The time evolution of the velocities at rows 1--4 for a wind farm startup beginning at $t=0$ is shown in Figure~\ref{fig:compare}, where the estimated turbine velocity $\hat{u}_n$ is compared to the streamwise velocity at the center of the turbine rotor averaged over 20 LES. As the model farm and LES start up, the wind speed in all rows initially declines exponentially from the inlet velocity $U_\infty$ to the expected rotor-averaged velocity $4/(4+C_T') U_\infty$. Subsequent declines in velocity at downstream rows are produced as the wakes from upstream turbines impact the turbine rotor plane. Figure~\ref{fig:compare} shows that the wake model captures the wind farm startup response behavior, although there are some obvious differences between the predictions and measurements.
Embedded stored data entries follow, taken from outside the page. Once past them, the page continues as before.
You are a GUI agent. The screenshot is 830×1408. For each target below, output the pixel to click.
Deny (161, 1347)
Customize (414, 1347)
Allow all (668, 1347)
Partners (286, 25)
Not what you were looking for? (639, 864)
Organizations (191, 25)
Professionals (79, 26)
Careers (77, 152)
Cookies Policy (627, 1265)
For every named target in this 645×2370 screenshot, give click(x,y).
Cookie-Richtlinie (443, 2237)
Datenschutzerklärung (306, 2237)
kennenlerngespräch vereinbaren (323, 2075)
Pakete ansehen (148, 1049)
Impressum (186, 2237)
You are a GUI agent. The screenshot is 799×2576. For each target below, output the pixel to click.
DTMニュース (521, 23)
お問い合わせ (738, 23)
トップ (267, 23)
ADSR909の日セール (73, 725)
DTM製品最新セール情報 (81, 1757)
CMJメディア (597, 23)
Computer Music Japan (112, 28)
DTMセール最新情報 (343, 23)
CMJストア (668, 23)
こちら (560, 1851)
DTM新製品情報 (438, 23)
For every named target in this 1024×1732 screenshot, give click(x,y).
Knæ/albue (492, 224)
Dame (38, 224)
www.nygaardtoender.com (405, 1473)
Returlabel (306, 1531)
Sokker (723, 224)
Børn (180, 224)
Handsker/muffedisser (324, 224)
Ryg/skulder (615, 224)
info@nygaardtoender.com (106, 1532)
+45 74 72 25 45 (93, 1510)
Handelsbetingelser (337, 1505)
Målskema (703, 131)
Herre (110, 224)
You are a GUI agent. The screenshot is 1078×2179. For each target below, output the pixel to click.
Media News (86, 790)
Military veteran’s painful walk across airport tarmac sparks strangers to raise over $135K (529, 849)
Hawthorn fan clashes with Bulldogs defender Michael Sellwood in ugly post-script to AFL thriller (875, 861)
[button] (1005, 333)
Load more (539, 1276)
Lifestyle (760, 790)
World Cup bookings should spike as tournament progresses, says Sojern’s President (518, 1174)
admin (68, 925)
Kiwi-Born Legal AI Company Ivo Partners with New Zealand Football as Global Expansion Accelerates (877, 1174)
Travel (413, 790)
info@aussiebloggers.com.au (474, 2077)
For example, assuming a constant advection speed of $U_\infty$ leads to an under-estimate of the advection time between turbines. Maintaining the nonlinear advection speed produces a more accurate wind speed prediction in the wake; however, the concomitant nonlinearity would lead to added complexity and cost in the subsequent control design and implementation.
\section{Conclusion}
\label{subsec:dynwake-conclusions}
In this chapter, we first developed a simple one-dimensional PDE model of the velocity deficits $\delta u_i(x,t)$ in the wake behind a turbine. This model requires as input the results from inviscid flow past a turbine to specify the forcing term in the PDE. We then apply the model to predict the time evolution of velocity deficits in regularly-arranged wind farms where each turbine is unyawed and compare the model to ensemble and spanwise-averaged large eddy simulations of a wind farm at startup. The performance in Figure~\ref{fig:compare} suggests that the dynamic behavior is adequately captured for a closed-loop control design, where the feedback accommodates small errors. Therefore, this model will be used in the next section for designing controllers for secondary frequency regulation.